[TRY IT]:
Could you filter the records below and keep only the lines with the word "FIRMALARI"?

-------- DATA LISTING

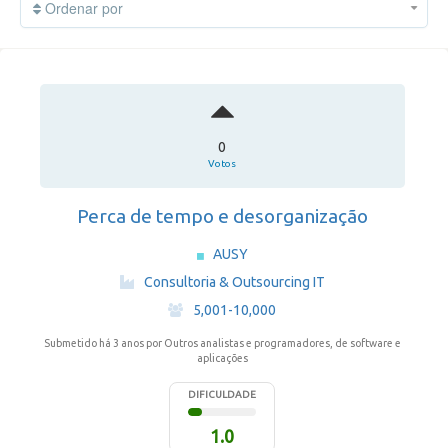
Ordenar por
0
Votos
Perca de tempo e desorganização
AUSY
·
Consultoria & Outsourcing IT
·
5,001-10,000
Submetido há 3 anos
por Outros analistas e programadores, de software e
aplicações
DIFICULDADE
1.0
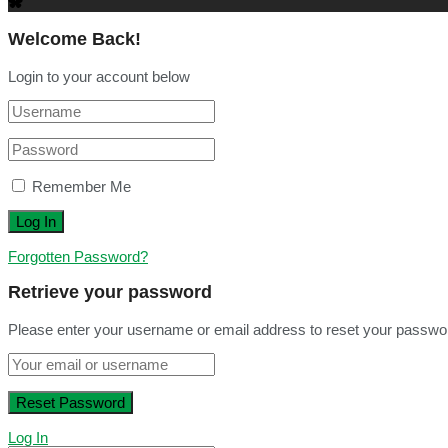
Welcome Back!
Login to your account below
Remember Me
Forgotten Password?
Retrieve your password
Please enter your username or email address to reset your passwo
Log In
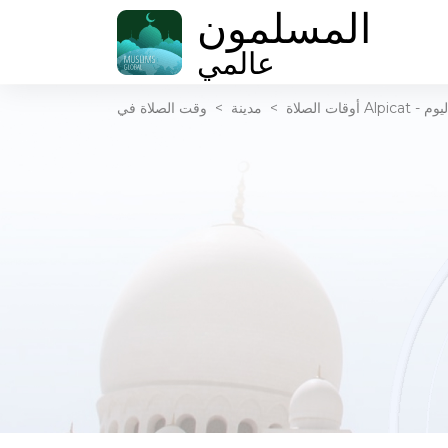
المسلمون
عالمي
ذان اليوم
أوقات الصلاة
>
مدينة
>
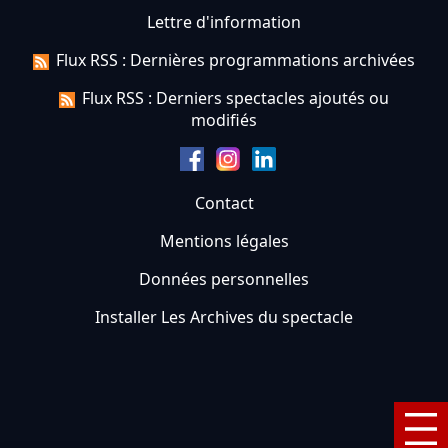
Lettre d'information
Flux RSS : Dernières programmations archivées
Flux RSS : Derniers spectacles ajoutés ou
modifiés
Contact
Mentions légales
Données personnelles
Installer Les Archives du spectacle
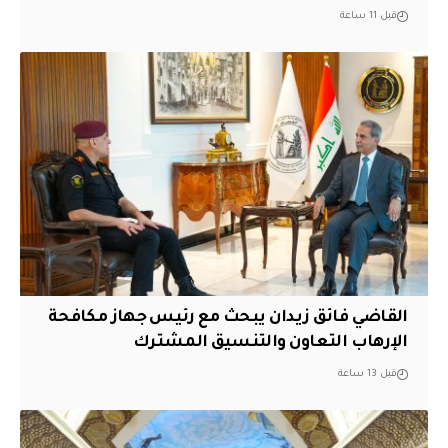
قبل 11 ساعة
القاضي فائق زيدان يبحث مع رئيس جهاز مكافحة
الإرهاب التعاون والتنسيق المشترك
قبل 13 ساعة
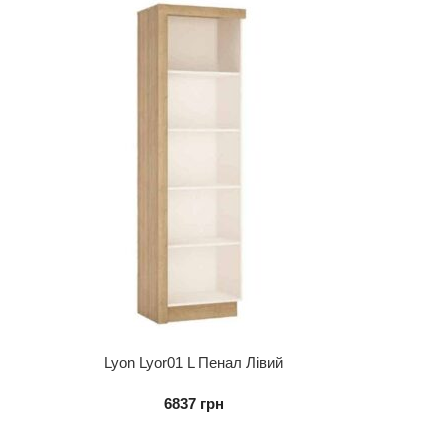
Lyon Lyor01 L Пенал Лівий
6837
грн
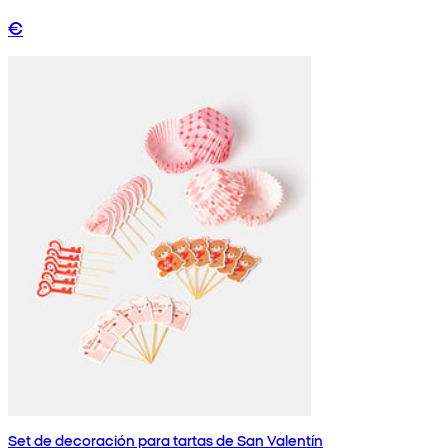
€
Set de decoración para tartas de San Valentín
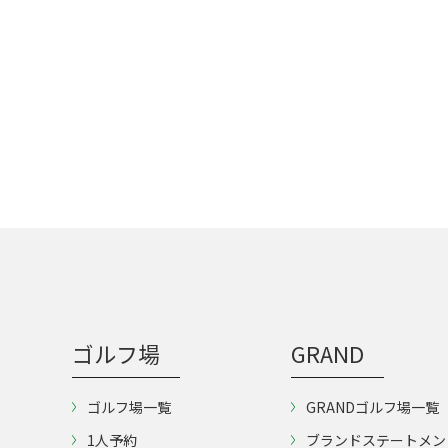
ゴルフ場
GRAND
ゴルフ場一覧
GRANDゴルフ場一覧
1人予約
ブランドステートメン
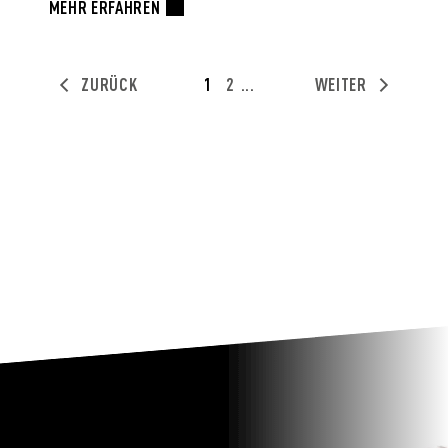
MEHR ERFAHREN
ZURÜCK
1
2
...
WEITER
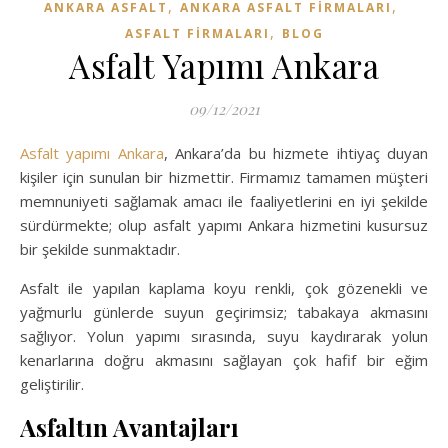
,
,
ANKARA ASFALT
ANKARA ASFALT FIRMALARI
,
ASFALT FIRMALARI
BLOG
Asfalt Yapımı Ankara
09/12/2021
Asfalt yapımı Ankara
, Ankara’da bu hizmete ihtiyaç duyan
kişiler için sunulan bir hizmettir. Firmamız tamamen müşteri
memnuniyeti sağlamak amacı ile faaliyetlerini en iyi şekilde
sürdürmekte; olup asfalt yapımı Ankara hizmetini kusursuz
bir şekilde sunmaktadır.
Asfalt ile yapılan kaplama koyu renkli, çok gözenekli ve
yağmurlu günlerde suyun geçirimsiz; tabakaya akmasını
sağlıyor. Yolun yapımı sırasında, suyu kaydırarak yolun
kenarlarına doğru akmasını sağlayan çok hafif bir eğim
geliştirilir.
Asfaltın Avantajları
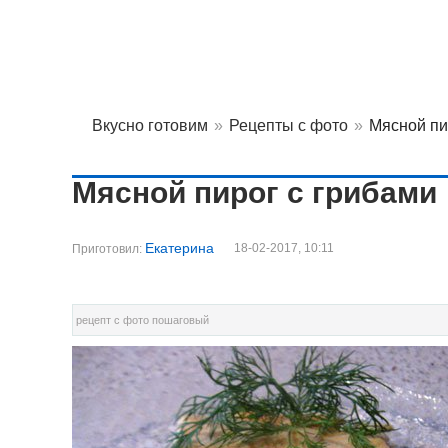
Вкусно готовим
»
Рецепты с фото
»
Мясной пи
Мясной пирог с грибами
Екатерина
18-02-2017, 10:11
Приготовил:
рецепт с фото пошаговый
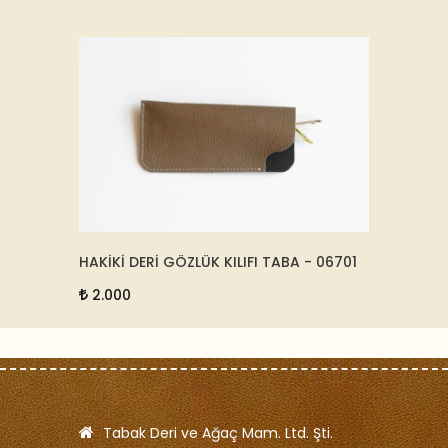
HAKİKİ DERİ GÖZLÜK KILIFI TABA - 06701
HAKİKİ
2.000
2.00
Tabak Deri ve Ağaç Mam. Ltd. Şti.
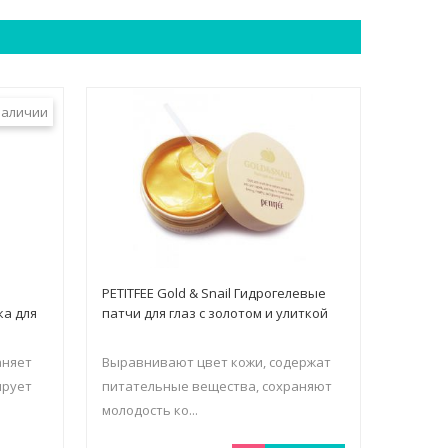
наличии
PETITFEE Gold & Snail Гидрогелевые
а для
патчи для глаз с золотом и улиткой
аняет
Выравнивают цвет кожи, содержат
ирует
питательные вещества, сохраняют
молодость ко...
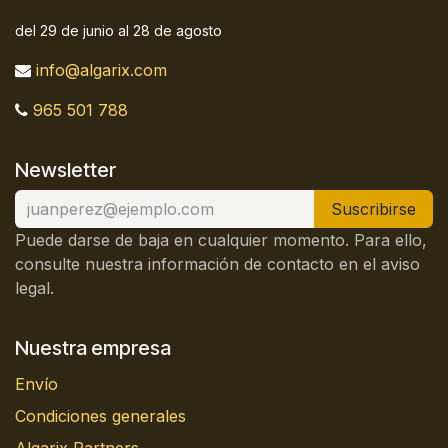
del 29 de junio al 28 de agosto
info@algarix.com
965 501 788
Newsletter
Suscribirse
Puede darse de baja en cualquier momento. Para ello,
consulte nuestra información de contacto en el aviso
legal.
Nuestra empresa
Envío
Condiciones generales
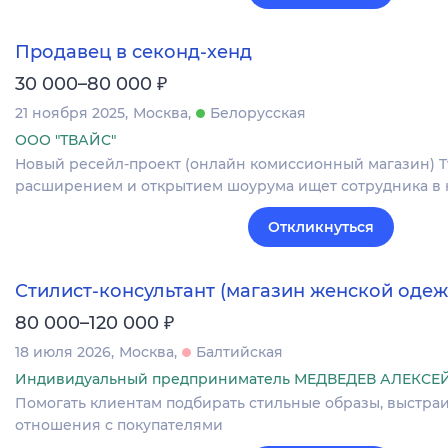
Продавец в секонд-хенд
₽
30 000–80 000
21 ноября 2025
Москва
Белорусская
ООО "ТВАЙС"
Новый ресейл-проект (онлайн комиссионный магазин) Tw
расширением и открытием шоурума ищет сотрудника в 
Откликнуться
Стилист-консультант (магазин женской оде
₽
80 000–120 000
18 июля 2026
Москва
Балтийская
Индивидуальный предприниматель МЕДВЕДЕВ АЛЕКС
Помогать клиентам подбирать стильные образы, выстра
отношения с покупателями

----------------

[ANSWER TO THE PROBLEM]:
ANKARA ASFALT FIRMALARI
ASFALT FIRMALARI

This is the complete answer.